Studio of Computational Biology & Bioinformatics, Biotechnology Division, Institute of Himalayan Bioresource Technology, Council of Scientific & Industrial Research, Palampur 176061 (HP), India.
BMC Genomics. 2011 Dec 29;12:636. doi: 10.1186/1471-2164-12-636.
miRNAs are ~21 nucleotide long small noncoding RNA molecules, formed endogenously in most of the eukaryotes, which mainly control their target genes post transcriptionally by interacting and silencing them. While a lot of tools has been developed for animal miRNA target system, plant miRNA target identification system has witnessed limited development. Most of them have been centered around exact complementarity match. Very few of them considered other factors like multiple target sites and role of flanking regions.
In the present work, a Support Vector Regression (SVR) approach has been implemented for plant miRNA target identification, utilizing position specific dinucleotide density variation information around the target sites, to yield highly reliable result. It has been named as p-TAREF (plant-Target Refiner). Performance comparison for p-TAREF was done with other prediction tools for plants with utmost rigor and where p-TAREF was found better performing in several aspects. Further, p-TAREF was run over the experimentally validated miRNA targets from species like Arabidopsis, Medicago, Rice and Tomato, and detected them accurately, suggesting gross usability of p-TAREF for plant species.

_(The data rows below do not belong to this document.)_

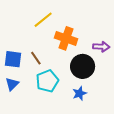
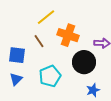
brown line: (36, 58) -> (39, 41), moved
blue star: (79, 93) -> (93, 90), moved

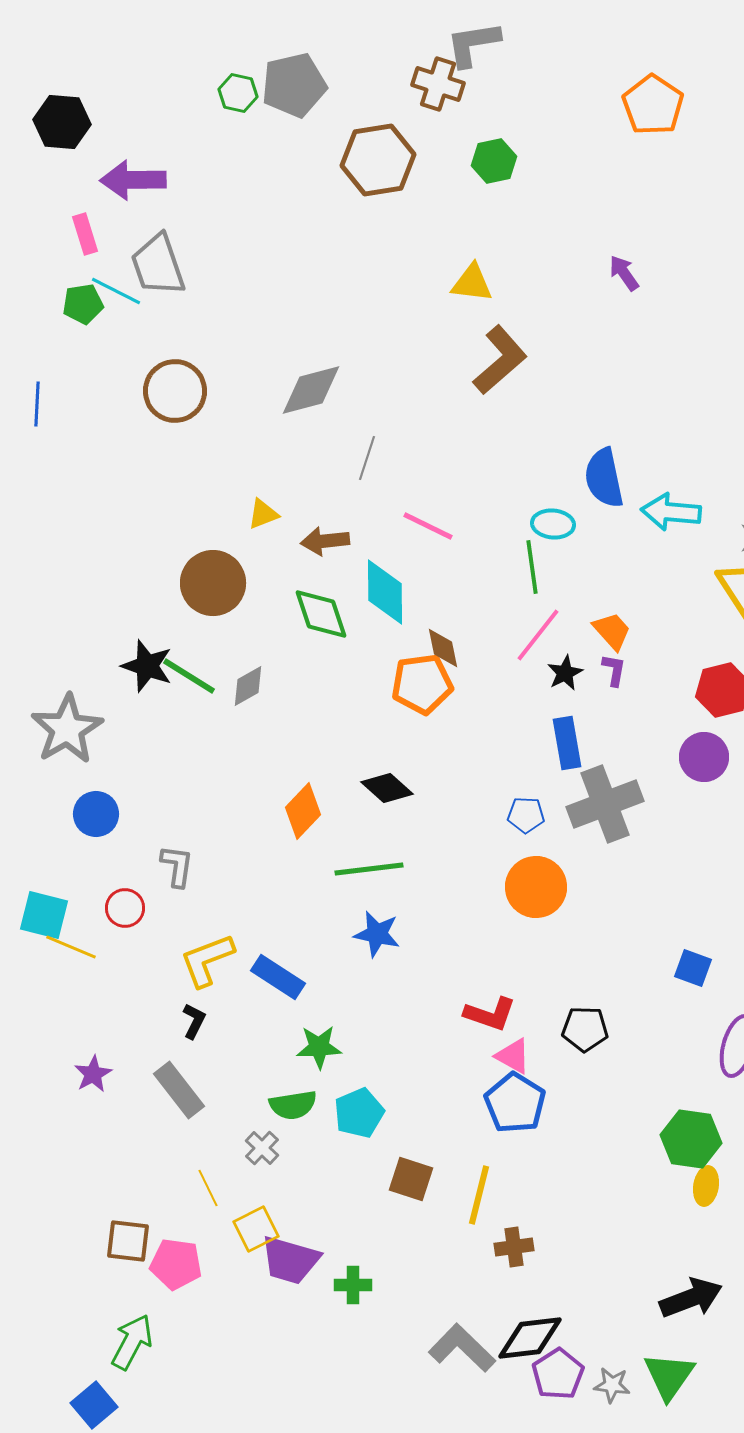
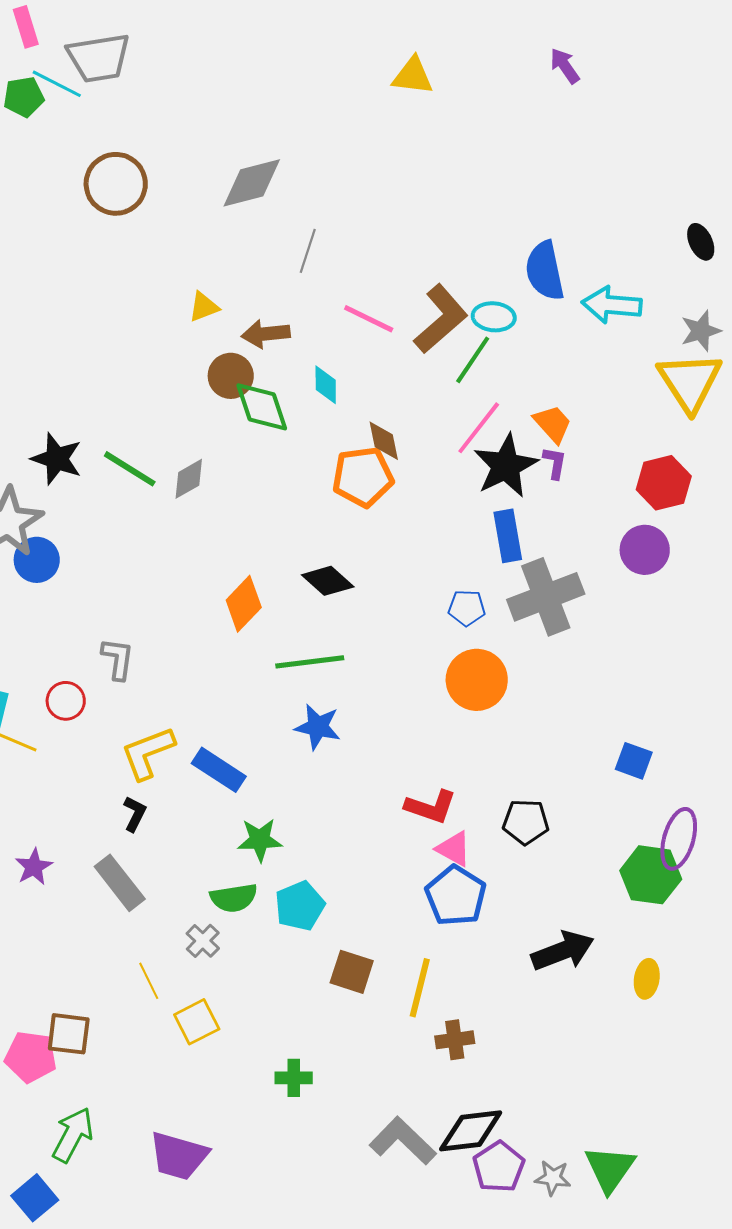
gray trapezoid: (158, 265) -> (99, 58), turned -80
brown L-shape: (500, 360) -> (441, 319), moved
green line: (532, 567) -> (473, 360), turned 42
brown circle: (213, 583) -> (231, 376), moved, size x0.7
cyan diamond: (385, 592) -> (326, 385), size x0.6
black star: (147, 666) -> (57, 459), moved
black star: (565, 673) -> (506, 466), size x1.8
blue circle: (96, 814) -> (37, 560), moved
green hexagon: (691, 1139) -> (651, 875), moved
purple trapezoid: (290, 1260) -> (179, 1156), moved
pink pentagon: (176, 1264) -> (31, 1057), moved
black arrow: (691, 1298) -> (563, 951), moved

Using p-TAREF, target identification was done for the complete Rice transcriptome, supported by expression and degradome based data. miR156 was found as an important component of the Rice regulatory system, where control of genes associated with growth and transcription looked predominant. The entire methodology has been implemented in a multi-threaded parallel architecture in Java, to enable fast processing for web-server version as well as standalone version. This also makes it to run even on a simple desktop computer in concurrent mode. It also provides a facility to gather experimental support for predictions made, through on the spot expression data analysis, in its web-server version.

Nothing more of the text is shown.